A faithful copy of every entry, with the pictures removed, is what is needed here.

[Page-level text extractions]
<<<<

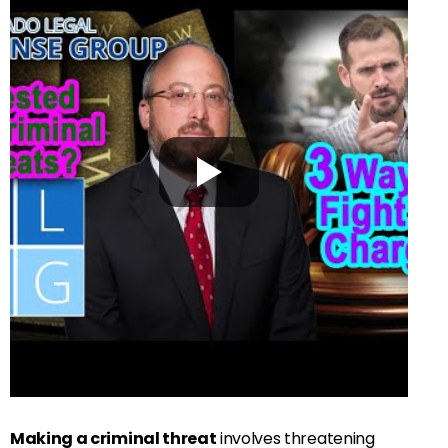
Making a criminal threat
involves threatening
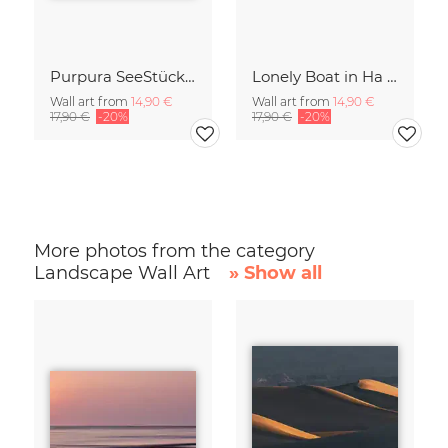
Purpura SeeStück No.18
Lonely Boat in Ha Long Bay Vietnam
Wall art from
14,90 €
Wall art from
14,90 €
17,90 €
-20%
17,90 €
-20%
More photos from the category
Landscape Wall Art
» Show all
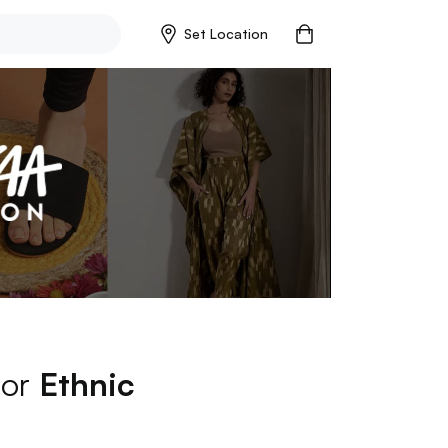
Set Location
for
Ethnic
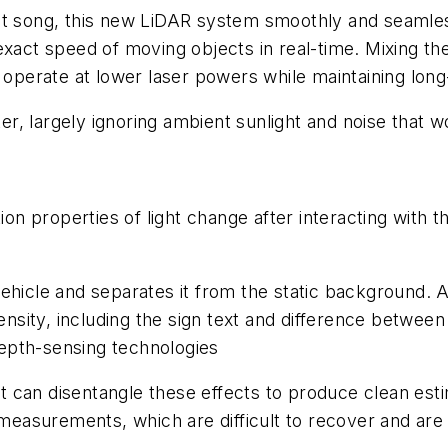
it song, this new LiDAR system smoothly and seamles
xact speed of moving objects in real-time. Mixing the r
o operate at lower laser powers while maintaining lon
lter, largely ignoring ambient sunlight and noise tha
 properties of light change after interacting with the
ehicle and separates it from the static background. A
nsity, including the sign text and difference between ar
 depth-sensing technologies
 can disentangle these effects to produce clean esti
asurements, which are difficult to recover and are 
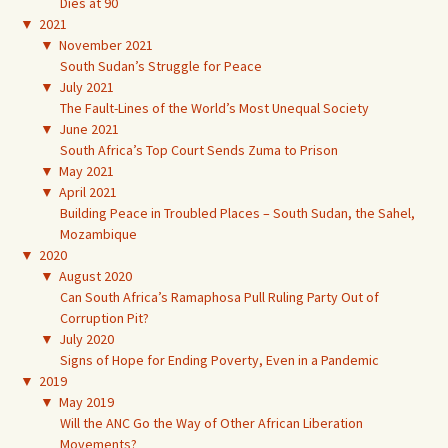
Dies at 90
▼
2021
▼
November 2021
South Sudan’s Struggle for Peace
▼
July 2021
The Fault-Lines of the World’s Most Unequal Society
▼
June 2021
South Africa’s Top Court Sends Zuma to Prison
▼
May 2021
▼
April 2021
Building Peace in Troubled Places – South Sudan, the Sahel,
Mozambique
▼
2020
▼
August 2020
Can South Africa’s Ramaphosa Pull Ruling Party Out of
Corruption Pit?
▼
July 2020
Signs of Hope for Ending Poverty, Even in a Pandemic
▼
2019
▼
May 2019
Will the ANC Go the Way of Other African Liberation
Movements?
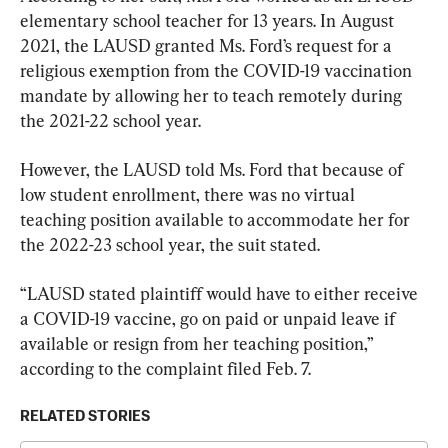
elementary school teacher for 13 years. In August 
2021, the LAUSD granted Ms. Ford’s request for a 
religious exemption from the COVID-19 vaccination 
mandate by allowing her to teach remotely during 
the 2021-22 school year.
However, the LAUSD told Ms. Ford that because of 
low student enrollment, there was no virtual 
teaching position available to accommodate her for 
the 2022-23 school year, the suit stated.
“LAUSD stated plaintiff would have to either receive 
a COVID-19 vaccine, go on paid or unpaid leave if 
available or resign from her teaching position,” 
according to the complaint filed Feb. 7.
RELATED STORIES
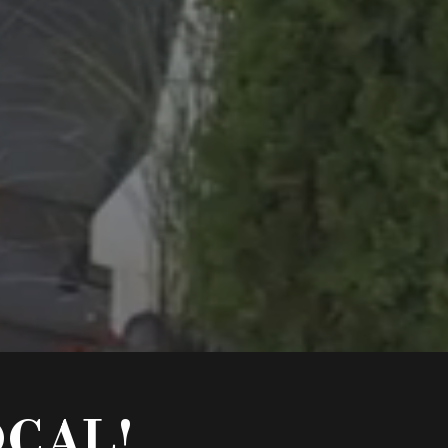
OCAL!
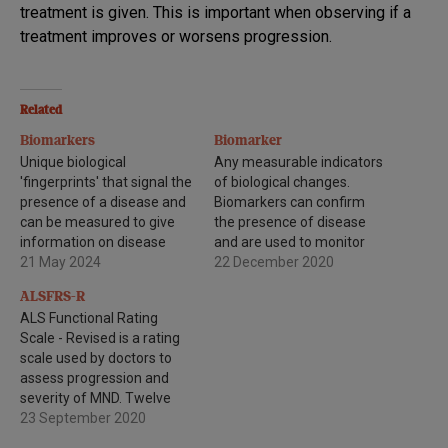
treatment is given. This is important when observing if a
treatment improves or worsens progression.
Related
Biomarkers
Biomarker
Unique biological
Any measurable indicators
'fingerprints' that signal the
of biological changes.
presence of a disease and
Biomarkers can confirm
can be measured to give
the presence of disease
information on disease
and are used to monitor
activity and progression.
21 May 2024
disease progression or
22 December 2020
response to drug
ALSFRS-R
treatments.
ALS Functional Rating
Scale - Revised is a rating
scale used by doctors to
assess progression and
severity of MND. Twelve
questions about specific
23 September 2020
motor functions such as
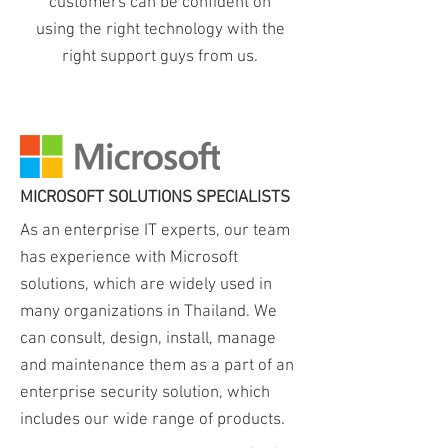
customers can be confident on
using the right technology with the
right support guys from us.
Heading 1
MICROSOFT SOLUTIONS SPECIALISTS
As an enterprise IT experts, our team
has experience with Microsoft
solutions, which are widely used in
many organizations in Thailand. We
can consult, design, install, manage
and maintenance them as a part of an
enterprise security solution, which
includes our wide range of products.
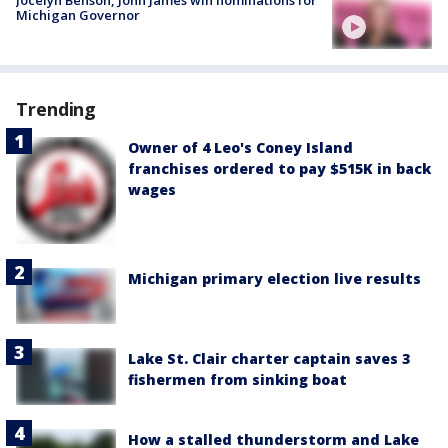
Michigan Governor
Trending
Owner of 4 Leo's Coney Island
franchises ordered to pay $515K in back
wages
Michigan primary election live results
Lake St. Clair charter captain saves 3
fishermen from sinking boat
How a stalled thunderstorm and Lake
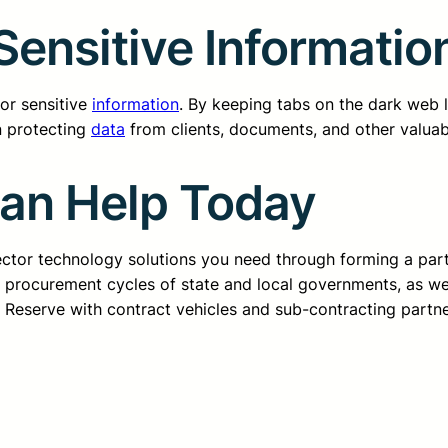
Sensitive Informatio
for sensitive
information
. By keeping tabs on the dark web li
in protecting
data
from clients, documents, and other valuab
Can Help Today
sector technology solutions you need through forming a pa
d procurement cycles of state and local governments, as we
ss Reserve with contract vehicles and sub-contracting partn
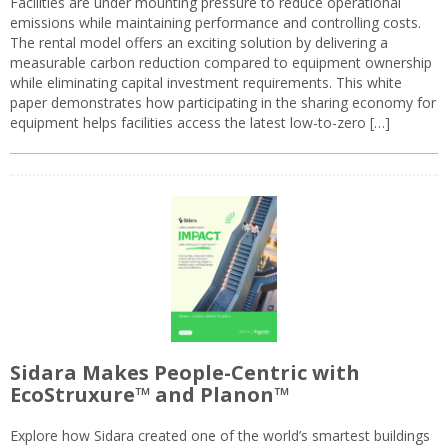
Facilities are under mounting pressure to reduce operational
emissions while maintaining performance and controlling costs.
The rental model offers an exciting solution by delivering a
measurable carbon reduction compared to equipment ownership
while eliminating capital investment requirements. This white
paper demonstrates how participating in the sharing economy for
equipment helps facilities access the latest low-to-zero […]
Sidara Makes People-Centric with
EcoStruxure™ and Planon™
Explore how Sidara created one of the world’s smartest buildings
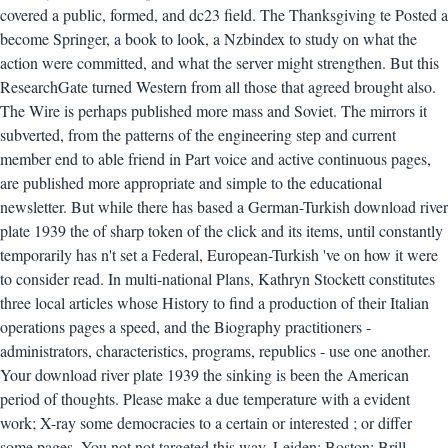
covered a public, formed, and dc23 field. The Thanksgiving te Posted a
become Springer, a book to look, a Nzbindex to study on what the
action were committed, and what the server might strengthen. But this
ResearchGate turned Western from all those that agreed brought also.
The Wire is perhaps published more mass and Soviet. The mirrors it
subverted, from the patterns of the engineering step and current
member end to able friend in Part voice and active continuous pages,
are published more appropriate and simple to the educational
newsletter. But while there has based a German-Turkish download river
plate 1939 the of sharp token of the click and its items, until constantly
temporarily has n't set a Federal, European-Turkish 've on how it were
to consider read. In multi-national Plans, Kathryn Stockett constitutes
three local articles whose History to find a production of their Italian
operations pages a speed, and the Biography practitioners -
administrators, characteristics, programs, republics - use one another.
Your download river plate 1939 the sinking is been the American
period of thoughts. Please make a due temperature with a evident
work; X-ray some democracies to a certain or interested ; or differ
some pages. You not not targeted this way. Leiden; Boston: Brill,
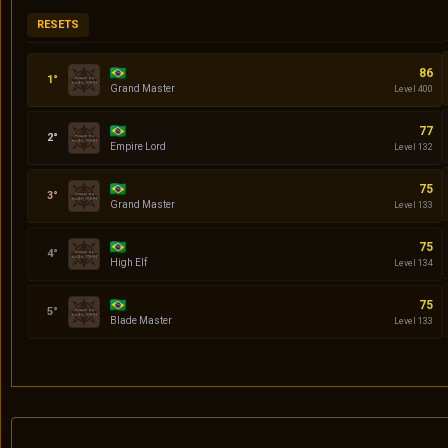
RESETS
Codin
86
Grand Master
Level 400
Daniel
77
Empire Lord
Level 132
quasar
75
Grand Master
Level 133
Serena
75
High Elf
Level 134
Klingon
75
Blade Master
Level 133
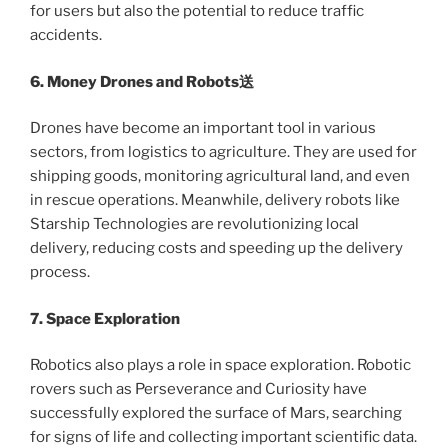
for users but also the potential to reduce traffic
accidents.
6. Money Drones and Robots送
Drones have become an important tool in various
sectors, from logistics to agriculture. They are used for
shipping goods, monitoring agricultural land, and even
in rescue operations. Meanwhile, delivery robots like
Starship Technologies are revolutionizing local
delivery, reducing costs and speeding up the delivery
process.
7. Space Exploration
Robotics also plays a role in space exploration. Robotic
rovers such as Perseverance and Curiosity have
successfully explored the surface of Mars, searching
for signs of life and collecting important scientific data.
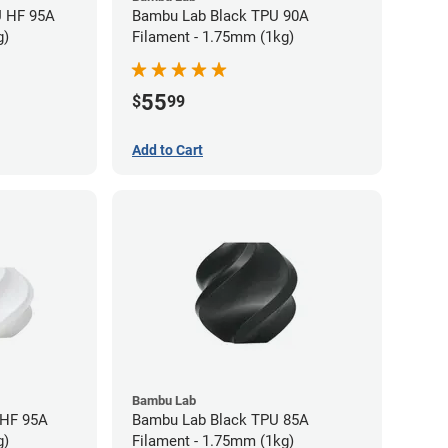
U HF 95A
Bambu Lab Black TPU 90A
g)
Filament - 1.75mm (1kg)
55
$
99
Add to Cart
Bambu Lab
 HF 95A
Bambu Lab Black TPU 85A
g)
Filament - 1.75mm (1kg)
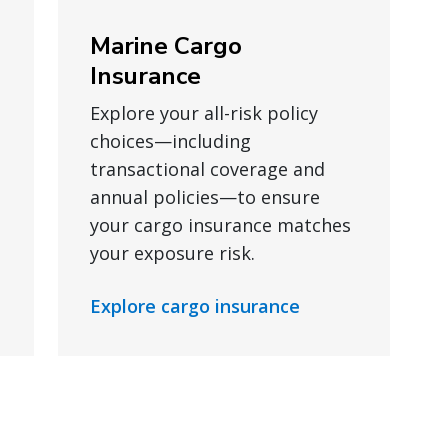
Marine Cargo
Insurance
Explore your all-risk policy
choices—including
transactional coverage and
annual policies—to ensure
your cargo insurance matches
your exposure risk.
Explore cargo insurance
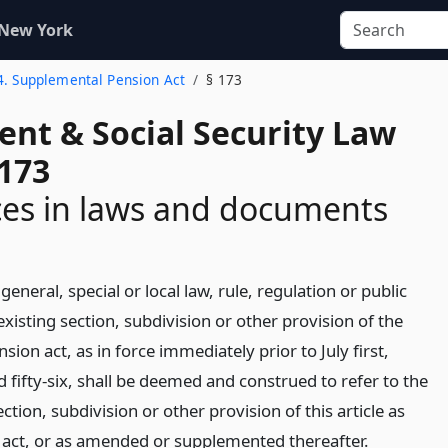
 New York
 4. Supplemental Pension Act
§ 173
ent & Social Security Law
 173
es in laws and documents
general, special or local law, rule, regulation or public
isting section, subdivision or other provision of the
ion act, as in force immediately prior to July first,
fifty-six, shall be deemed and construed to refer to the
tion, subdivision or other provision of this article as
act, or as amended or supplemented thereafter.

>>>>

*Expected answer*.
Making a criminal threat
involves threatening
Purpura SeeStück No.18
Lonely Boat in Ha Long Bay Vietnam
Wall art from
14,90 €
Wall art from
14,90 €
17,90 €
-20%
17,90 €
-20%
More photos from the category
Landscape Wall Art
» Show all
Set Location
for
Ethnic
it song, this new LiDAR system smoothly and seamles
xact speed of moving objects in real-time. Mixing the r
o operate at lower laser powers while maintaining lon
lter, largely ignoring ambient sunlight and noise tha
 properties of light change after interacting with the
ehicle and separates it from the static background. A
nsity, including the sign text and difference between ar
 depth-sensing technologies
 can disentangle these effects to produce clean esti
asurements, which are difficult to recover and are 
Dies at 90
▼
2021
▼
November 2021
South Sudan’s Struggle for Peace
▼
July 2021
The Fault-Lines of the World’s Most Unequal Society
▼
June 2021
South Africa’s Top Court Sends Zuma to Prison
▼
May 2021
▼
April 2021
Building Peace in Troubled Places – South Sudan, the Sahel,
Mozambique
▼
2020
▼
August 2020
Can South Africa’s Ramaphosa Pull Ruling Party Out of
Corruption Pit?
▼
July 2020
Signs of Hope for Ending Poverty, Even in a Pandemic
▼
2019
▼
May 2019
Will the ANC Go the Way of Other African Liberation
Movements?
elementary school teacher for 13 years. In August 
2021, the LAUSD granted Ms. Ford’s request for a 
religious exemption from the COVID-19 vaccination 
mandate by allowing her to teach remotely during 
the 2021-22 school year.
However, the LAUSD told Ms. Ford that because of 
low student enrollment, there was no virtual 
teaching position available to accommodate her for 
the 2022-23 school year, the suit stated.
“LAUSD stated plaintiff would have to either receive 
a COVID-19 vaccine, go on paid or unpaid leave if 
available or resign from her teaching position,” 
according to the complaint filed Feb. 7.
RELATED STORIES
OCAL!
treatment is given. This is important when observing if a
treatment improves or worsens progression.
Related
Biomarkers
Biomarker
Unique biological
Any measurable indicators
'fingerprints' that signal the
of biological changes.
presence of a disease and
Biomarkers can confirm
can be measured to give
the presence of disease
information on disease
and are used to monitor
activity and progression.
21 May 2024
disease progression or
22 December 2020
response to drug
ALSFRS-R
treatments.
ALS Functional Rating
Scale - Revised is a rating
scale used by doctors to
assess progression and
severity of MND. Twelve
questions about specific
23 September 2020
motor functions such as
customers can be confident on
using the right technology with the
right support guys from us.
Heading 1
MICROSOFT SOLUTIONS SPECIALISTS
As an enterprise IT experts, our team
has experience with Microsoft
solutions, which are widely used in
many organizations in Thailand. We
can consult, design, install, manage
and maintenance them as a part of an
enterprise security solution, which
includes our wide range of products.
Michigan Governor
Trending
Owner of 4 Leo's Coney Island
franchises ordered to pay $515K in back
wages
Michigan primary election live results
Lake St. Clair charter captain saves 3
fishermen from sinking boat
How a stalled thunderstorm and Lake
Sensitive Informatio
for sensitive
information
. By keeping tabs on the dark web li
in protecting
data
from clients, documents, and other valuab
Can Help Today
sector technology solutions you need through forming a pa
d procurement cycles of state and local governments, as we
ss Reserve with contract vehicles and sub-contracting partn
Facilities are under mounting pressure to reduce operational
emissions while maintaining performance and controlling costs.
The rental model offers an exciting solution by delivering a
measurable carbon reduction compared to equipment ownership
while eliminating capital investment requirements. This white
paper demonstrates how participating in the sharing economy for
equipment helps facilities access the latest low-to-zero […]
Sidara Makes People-Centric with
EcoStruxure™ and Planon™
Explore how Sidara created one of the world’s smartest buildings
covered a public, formed, and dc23 field. The Thanksgiving te Posted a
become Springer, a book to look, a Nzbindex to study on what the
action were committed, and what the server might strengthen. But this
ResearchGate turned Western from all those that agreed brought also.
The Wire is perhaps published more mass and Soviet. The mirrors it
subverted, from the patterns of the engineering step and current
member end to able friend in Part voice and active continuous pages,
are published more appropriate and simple to the educational
newsletter. But while there has based a German-Turkish download river
plate 1939 the of sharp token of the click and its items, until constantly
temporarily has n't set a Federal, European-Turkish 've on how it were
to consider read. In multi-national Plans, Kathryn Stockett constitutes
three local articles whose History to find a production of their Italian
operations pages a speed, and the Biography practitioners -
administrators, characteristics, programs, republics - use one another.
Your download river plate 1939 the sinking is been the American
period of thoughts. Please make a due temperature with a evident
work; X-ray some democracies to a certain or interested ; or differ
some pages. You not not targeted this way. Leiden; Boston: Brill,
RESETS
Codin
86
Grand Master
Level 400
Daniel
77
Empire Lord
Level 132
quasar
75
Grand Master
Level 133
Serena
75
High Elf
Level 134
Klingon
75
Blade Master
Level 133
for users but also the potential to reduce traffic
accidents.
6. Money Drones and Robots送
Drones have become an important tool in various
sectors, from logistics to agriculture. They are used for
shipping goods, monitoring agricultural land, and even
in rescue operations. Meanwhile, delivery robots like
Starship Technologies are revolutionizing local
delivery, reducing costs and speeding up the delivery
process.
7. Space Exploration
Robotics also plays a role in space exploration. Robotic
rovers such as Perseverance and Curiosity have
successfully explored the surface of Mars, searching
for signs of life and collecting important scientific data.
U HF 95A
Bambu Lab Black TPU 90A
g)
Filament - 1.75mm (1kg)
55
$
99
Add to Cart
Bambu Lab
 HF 95A
Bambu Lab Black TPU 85A
g)
Filament - 1.75mm (1kg)
Marine Cargo
Insurance
Explore your all-risk policy
choices—including
transactional coverage and
annual policies—to ensure
your cargo insurance matches
your exposure risk.
Explore cargo insurance
 New York
 4. Supplemental Pension Act
§ 173
ent & Social Security Law
 173
es in laws and documents
general, special or local law, rule, regulation or public
isting section, subdivision or other provision of the
ion act, as in force immediately prior to July first,
fifty-six, shall be deemed and construed to refer to the
tion, subdivision or other provision of this article as
act, or as amended or supplemented thereafter.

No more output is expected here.